The additional finding that intermediate symptoms, such as pain after intercourse and urinary burning, increase a woman's risk for vulvodynia simply makes sense. For example, dyspareunia is a hallmark feature of localized, provoked vulvodynia. ⁸ Among this high-risk group, a history of pain with intercourse exhibited a risk similar to that with pain after intercourse (adjusted incidence rate ratio [IRR] 3.41 vs. 3.05, respectively), although the finding for a history of pain with intercourse did not reach statistical significance. Those who report pain after sex were fewer. Therefore, it is feasible that those who had pain after sex also experienced pain during sex, perhaps indicating a more severe pathology and reflecting a better precision in the estimate (and a significant p value), whereas women who experience urinary burning may have a history, perhaps a recent or recurrent history, of urogenital infections. These types of infections have been associated with vulvodynia in multiple epidemiologic studies. ^7,9,10 In addition, a dose-response with the number of infections has been observed. ⁷ Findings at the population level have been supported by laboratory studies; recent evidence from a murine model of vulvodynia introduced repeated Candida albicans infection, causing hyperinnervation with peptidergic nociceptor and sympathetic fibers in genital tract epithelium. ¹¹

One of the most important implications of identifying a high-risk group is the opportunity to develop interventions to prevent disease from occurring (primary prevention), in this case, vulvodynia. If that is not possible, secondary prevention programs, which aim to efficiently identify cases early in their development to avoid biologic and psychosocial sequelae, should be implemented. It is important to note, however, that it remains unclear at this point if these high-risk women have already initiated their conversion to vulvodynia, with the remaining women developing it later (the study had only a 4-year follow-up). In this scenario, primary prevention may not be possible, but it is probably safe to hypothesize that not all of these 288 high-risk women ultimately develop vulvodynia. Therefore, the next challenge is some type of prevention. Thus, interventions aimed at these high-risk women are warranted.

Prevention of vulvodynia is unfortunately far from our sights. However, continued contribution to the identification of at-risk groups and disease progression, such as the Reed et al. study, ² moves the field one step closer. Future research examining the risk of vulvodynia in women of color, particularly Latinas, should be encouraged. In addition, studies further describing the progression of disease should focus on natural fluctuations in vulvar pain that may or may not reach current clinical definitions. Factors that may influence fluctuation in symptoms, such as urogenital infections, should be investigated. Should there be an association between urogenital infection and fluctuations in vulvar pain, treatment for the preceding conditions could be a means to prevention of vulvodynia. With these studies, particularly if they are observational and not clinical trials, care should be taken in the data analysis to account for possible confounding by disease severity. Providing treatment according to the severity of the infection could potentially cause misinterpretion of the study findings regarding treatment on the development of vulvodynia. ¹²

In summary, as with much about vulvodynia, the annual incidence is seemingly heterogeneous.
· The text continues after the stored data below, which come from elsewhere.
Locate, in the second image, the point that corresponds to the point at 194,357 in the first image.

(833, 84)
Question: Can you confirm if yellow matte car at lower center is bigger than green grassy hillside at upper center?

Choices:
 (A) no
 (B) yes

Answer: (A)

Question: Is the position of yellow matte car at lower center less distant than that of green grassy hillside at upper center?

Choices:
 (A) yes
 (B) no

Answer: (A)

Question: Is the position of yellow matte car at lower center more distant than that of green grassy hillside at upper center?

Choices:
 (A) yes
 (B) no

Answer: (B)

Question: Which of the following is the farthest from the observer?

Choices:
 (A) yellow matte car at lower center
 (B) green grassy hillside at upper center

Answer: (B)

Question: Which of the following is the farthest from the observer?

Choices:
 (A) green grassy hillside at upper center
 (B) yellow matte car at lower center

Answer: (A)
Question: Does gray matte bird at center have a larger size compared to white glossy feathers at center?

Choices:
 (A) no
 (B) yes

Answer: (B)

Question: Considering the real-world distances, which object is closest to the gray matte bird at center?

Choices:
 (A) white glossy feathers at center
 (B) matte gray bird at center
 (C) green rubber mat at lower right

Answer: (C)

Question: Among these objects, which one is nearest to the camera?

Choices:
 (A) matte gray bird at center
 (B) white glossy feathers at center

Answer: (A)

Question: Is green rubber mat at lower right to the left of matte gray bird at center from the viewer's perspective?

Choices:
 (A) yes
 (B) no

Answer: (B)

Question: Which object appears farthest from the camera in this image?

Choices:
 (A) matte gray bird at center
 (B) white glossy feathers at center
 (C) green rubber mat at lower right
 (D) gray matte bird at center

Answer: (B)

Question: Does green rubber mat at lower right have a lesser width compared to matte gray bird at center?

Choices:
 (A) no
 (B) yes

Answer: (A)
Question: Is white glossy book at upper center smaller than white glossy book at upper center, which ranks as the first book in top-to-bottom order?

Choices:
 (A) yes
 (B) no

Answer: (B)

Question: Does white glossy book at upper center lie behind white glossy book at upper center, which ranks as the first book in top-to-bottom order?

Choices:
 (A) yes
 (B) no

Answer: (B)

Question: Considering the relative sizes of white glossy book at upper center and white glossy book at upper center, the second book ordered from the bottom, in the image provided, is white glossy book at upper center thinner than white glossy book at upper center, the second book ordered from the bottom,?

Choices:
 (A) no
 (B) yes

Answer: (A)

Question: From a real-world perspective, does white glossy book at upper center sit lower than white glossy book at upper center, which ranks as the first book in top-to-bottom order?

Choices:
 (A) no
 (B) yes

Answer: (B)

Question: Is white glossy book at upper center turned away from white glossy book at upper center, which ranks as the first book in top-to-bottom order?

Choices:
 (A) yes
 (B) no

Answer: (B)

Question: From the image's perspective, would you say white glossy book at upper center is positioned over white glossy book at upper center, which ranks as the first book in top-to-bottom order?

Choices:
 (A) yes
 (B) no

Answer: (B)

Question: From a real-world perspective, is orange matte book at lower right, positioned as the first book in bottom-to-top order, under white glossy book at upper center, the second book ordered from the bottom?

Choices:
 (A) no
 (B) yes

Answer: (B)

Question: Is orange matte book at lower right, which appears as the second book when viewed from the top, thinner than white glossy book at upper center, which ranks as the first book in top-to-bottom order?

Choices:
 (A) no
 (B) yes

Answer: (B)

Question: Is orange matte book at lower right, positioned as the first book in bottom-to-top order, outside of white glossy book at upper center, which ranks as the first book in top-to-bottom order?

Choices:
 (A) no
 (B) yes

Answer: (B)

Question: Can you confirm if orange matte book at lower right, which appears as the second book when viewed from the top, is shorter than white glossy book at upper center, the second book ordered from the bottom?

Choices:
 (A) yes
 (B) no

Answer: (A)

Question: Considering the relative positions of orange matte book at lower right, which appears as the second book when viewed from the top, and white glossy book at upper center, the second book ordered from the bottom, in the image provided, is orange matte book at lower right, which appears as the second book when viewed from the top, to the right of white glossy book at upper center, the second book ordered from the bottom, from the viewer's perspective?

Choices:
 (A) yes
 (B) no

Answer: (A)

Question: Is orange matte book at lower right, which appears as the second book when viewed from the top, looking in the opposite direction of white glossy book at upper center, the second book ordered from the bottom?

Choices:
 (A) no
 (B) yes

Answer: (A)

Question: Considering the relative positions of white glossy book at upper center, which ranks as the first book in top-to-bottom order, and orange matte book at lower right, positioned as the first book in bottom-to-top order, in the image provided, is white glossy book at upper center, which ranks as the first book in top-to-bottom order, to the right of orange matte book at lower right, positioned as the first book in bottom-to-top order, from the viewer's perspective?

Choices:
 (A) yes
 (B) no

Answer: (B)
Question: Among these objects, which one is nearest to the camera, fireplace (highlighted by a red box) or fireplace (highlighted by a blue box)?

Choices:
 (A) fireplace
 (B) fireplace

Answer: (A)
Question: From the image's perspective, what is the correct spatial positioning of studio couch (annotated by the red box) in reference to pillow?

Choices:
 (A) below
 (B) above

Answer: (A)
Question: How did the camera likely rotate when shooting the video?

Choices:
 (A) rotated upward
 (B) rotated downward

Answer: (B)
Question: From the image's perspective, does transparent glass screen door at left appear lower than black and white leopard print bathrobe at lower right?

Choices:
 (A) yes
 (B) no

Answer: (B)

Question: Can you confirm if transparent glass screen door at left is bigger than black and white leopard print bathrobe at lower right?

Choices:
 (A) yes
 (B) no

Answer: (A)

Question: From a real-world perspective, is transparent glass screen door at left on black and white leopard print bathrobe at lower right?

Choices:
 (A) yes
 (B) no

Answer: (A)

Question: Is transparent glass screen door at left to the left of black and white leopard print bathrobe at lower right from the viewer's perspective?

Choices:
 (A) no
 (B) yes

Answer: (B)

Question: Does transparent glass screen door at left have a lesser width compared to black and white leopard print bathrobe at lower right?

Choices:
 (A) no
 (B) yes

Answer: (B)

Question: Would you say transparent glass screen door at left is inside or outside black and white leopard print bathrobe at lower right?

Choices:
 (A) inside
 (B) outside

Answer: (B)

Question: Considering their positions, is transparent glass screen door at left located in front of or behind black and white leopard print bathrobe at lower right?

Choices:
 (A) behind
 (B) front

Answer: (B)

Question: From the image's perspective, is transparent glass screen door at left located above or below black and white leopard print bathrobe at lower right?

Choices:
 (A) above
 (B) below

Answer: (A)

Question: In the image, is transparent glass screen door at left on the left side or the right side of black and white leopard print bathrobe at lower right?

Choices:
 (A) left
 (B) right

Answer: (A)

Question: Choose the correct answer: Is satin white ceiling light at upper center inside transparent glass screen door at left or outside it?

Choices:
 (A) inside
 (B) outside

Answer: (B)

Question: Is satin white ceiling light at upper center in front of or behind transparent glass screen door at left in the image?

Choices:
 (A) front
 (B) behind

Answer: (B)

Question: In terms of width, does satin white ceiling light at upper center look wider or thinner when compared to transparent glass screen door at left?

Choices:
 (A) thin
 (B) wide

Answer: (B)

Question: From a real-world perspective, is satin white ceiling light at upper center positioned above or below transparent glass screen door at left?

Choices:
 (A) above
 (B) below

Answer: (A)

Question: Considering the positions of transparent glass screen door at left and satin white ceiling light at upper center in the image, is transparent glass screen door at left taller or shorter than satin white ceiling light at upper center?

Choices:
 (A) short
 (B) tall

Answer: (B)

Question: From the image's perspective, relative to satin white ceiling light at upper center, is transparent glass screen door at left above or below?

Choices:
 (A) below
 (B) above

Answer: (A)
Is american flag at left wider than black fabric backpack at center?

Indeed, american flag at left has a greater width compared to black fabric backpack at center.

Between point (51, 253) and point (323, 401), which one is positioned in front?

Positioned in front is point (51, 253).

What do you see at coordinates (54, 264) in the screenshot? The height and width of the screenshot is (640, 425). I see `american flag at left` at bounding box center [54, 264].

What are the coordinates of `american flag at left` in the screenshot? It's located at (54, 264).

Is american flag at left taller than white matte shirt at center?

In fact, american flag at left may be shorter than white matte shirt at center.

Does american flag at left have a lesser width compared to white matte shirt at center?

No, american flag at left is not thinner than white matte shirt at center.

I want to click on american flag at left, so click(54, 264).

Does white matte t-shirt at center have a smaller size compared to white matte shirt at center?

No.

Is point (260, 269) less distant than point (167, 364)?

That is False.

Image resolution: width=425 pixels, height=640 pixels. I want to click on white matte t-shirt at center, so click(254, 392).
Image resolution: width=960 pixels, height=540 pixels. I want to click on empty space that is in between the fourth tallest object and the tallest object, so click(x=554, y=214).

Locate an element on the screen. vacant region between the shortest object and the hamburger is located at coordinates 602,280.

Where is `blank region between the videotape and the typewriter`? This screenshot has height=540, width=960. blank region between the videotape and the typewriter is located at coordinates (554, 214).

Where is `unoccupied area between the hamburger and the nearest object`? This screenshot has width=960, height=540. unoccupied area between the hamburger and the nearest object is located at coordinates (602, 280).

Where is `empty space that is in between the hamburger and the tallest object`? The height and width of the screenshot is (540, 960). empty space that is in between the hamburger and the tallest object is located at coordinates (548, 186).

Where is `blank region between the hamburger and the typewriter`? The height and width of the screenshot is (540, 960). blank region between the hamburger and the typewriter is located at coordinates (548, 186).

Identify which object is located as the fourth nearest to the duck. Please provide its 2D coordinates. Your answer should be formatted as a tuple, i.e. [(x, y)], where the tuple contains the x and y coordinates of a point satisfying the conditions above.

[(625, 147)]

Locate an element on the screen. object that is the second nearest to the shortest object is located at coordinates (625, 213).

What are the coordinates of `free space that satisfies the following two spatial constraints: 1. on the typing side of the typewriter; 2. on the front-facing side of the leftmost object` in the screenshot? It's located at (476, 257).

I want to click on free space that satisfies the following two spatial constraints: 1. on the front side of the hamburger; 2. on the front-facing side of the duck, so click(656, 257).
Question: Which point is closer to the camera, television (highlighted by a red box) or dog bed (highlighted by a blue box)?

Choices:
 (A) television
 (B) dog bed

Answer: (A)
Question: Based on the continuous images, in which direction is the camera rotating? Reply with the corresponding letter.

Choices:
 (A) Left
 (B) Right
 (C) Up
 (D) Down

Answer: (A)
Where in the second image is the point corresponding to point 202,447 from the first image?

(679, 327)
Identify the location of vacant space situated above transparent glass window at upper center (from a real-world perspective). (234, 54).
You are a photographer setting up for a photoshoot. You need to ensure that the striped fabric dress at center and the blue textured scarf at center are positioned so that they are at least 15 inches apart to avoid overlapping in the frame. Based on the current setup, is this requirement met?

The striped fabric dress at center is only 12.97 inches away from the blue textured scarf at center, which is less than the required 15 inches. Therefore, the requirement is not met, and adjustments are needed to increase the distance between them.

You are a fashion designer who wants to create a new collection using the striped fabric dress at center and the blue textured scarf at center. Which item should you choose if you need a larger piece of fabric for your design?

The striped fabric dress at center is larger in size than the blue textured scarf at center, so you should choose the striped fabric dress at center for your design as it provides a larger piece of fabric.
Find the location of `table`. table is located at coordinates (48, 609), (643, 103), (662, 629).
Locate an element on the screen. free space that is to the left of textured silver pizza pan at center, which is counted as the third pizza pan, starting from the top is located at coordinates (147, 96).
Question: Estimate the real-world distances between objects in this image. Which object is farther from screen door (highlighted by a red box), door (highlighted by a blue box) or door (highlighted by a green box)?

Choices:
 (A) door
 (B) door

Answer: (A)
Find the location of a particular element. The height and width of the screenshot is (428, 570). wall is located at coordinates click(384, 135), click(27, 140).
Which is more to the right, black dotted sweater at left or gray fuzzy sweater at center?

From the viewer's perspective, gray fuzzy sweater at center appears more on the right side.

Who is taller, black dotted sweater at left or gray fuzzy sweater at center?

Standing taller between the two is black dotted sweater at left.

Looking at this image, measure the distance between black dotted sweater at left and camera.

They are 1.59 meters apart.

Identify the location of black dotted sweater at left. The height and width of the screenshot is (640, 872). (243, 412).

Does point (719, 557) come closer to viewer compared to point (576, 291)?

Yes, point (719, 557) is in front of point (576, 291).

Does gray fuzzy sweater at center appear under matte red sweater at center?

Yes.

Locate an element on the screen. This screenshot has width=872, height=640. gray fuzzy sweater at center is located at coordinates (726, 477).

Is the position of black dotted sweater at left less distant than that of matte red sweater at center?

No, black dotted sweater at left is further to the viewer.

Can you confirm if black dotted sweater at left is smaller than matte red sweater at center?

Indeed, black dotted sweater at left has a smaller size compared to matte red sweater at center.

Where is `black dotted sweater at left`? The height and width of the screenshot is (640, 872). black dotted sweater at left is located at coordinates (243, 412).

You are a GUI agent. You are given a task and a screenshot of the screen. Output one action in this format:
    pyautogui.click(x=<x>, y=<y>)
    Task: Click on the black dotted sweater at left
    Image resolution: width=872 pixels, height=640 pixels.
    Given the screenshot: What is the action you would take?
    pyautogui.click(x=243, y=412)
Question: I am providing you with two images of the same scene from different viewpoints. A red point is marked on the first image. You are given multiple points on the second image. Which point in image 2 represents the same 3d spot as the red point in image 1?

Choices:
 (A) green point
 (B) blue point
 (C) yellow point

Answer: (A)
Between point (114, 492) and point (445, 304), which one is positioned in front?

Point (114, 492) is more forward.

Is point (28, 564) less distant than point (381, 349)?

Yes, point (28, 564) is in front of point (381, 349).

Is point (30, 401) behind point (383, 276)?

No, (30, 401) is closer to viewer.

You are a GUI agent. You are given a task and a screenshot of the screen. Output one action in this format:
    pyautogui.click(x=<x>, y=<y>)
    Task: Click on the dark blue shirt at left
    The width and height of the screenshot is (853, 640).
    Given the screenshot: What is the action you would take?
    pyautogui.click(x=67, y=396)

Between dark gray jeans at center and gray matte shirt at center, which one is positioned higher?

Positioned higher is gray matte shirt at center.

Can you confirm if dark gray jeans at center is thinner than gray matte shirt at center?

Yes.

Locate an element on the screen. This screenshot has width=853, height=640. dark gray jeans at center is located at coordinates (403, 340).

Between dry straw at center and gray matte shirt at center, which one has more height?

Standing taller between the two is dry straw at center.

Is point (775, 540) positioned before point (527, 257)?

A high-risk group of women for the development of diagnosable vulvodynia is women showing some component of vulvodynia, such as pain with first tampon insertion or intercourse and vulvar burning. Even within this high-risk group, however, additional factors may increase the risk of vulvodynia diagnosis, and these factors include nonwhite race, pain after intercourse, and burning with urination. Priorities for vulvodynia research can now evolve into theories for primary or secondary prevention of this consuming condition.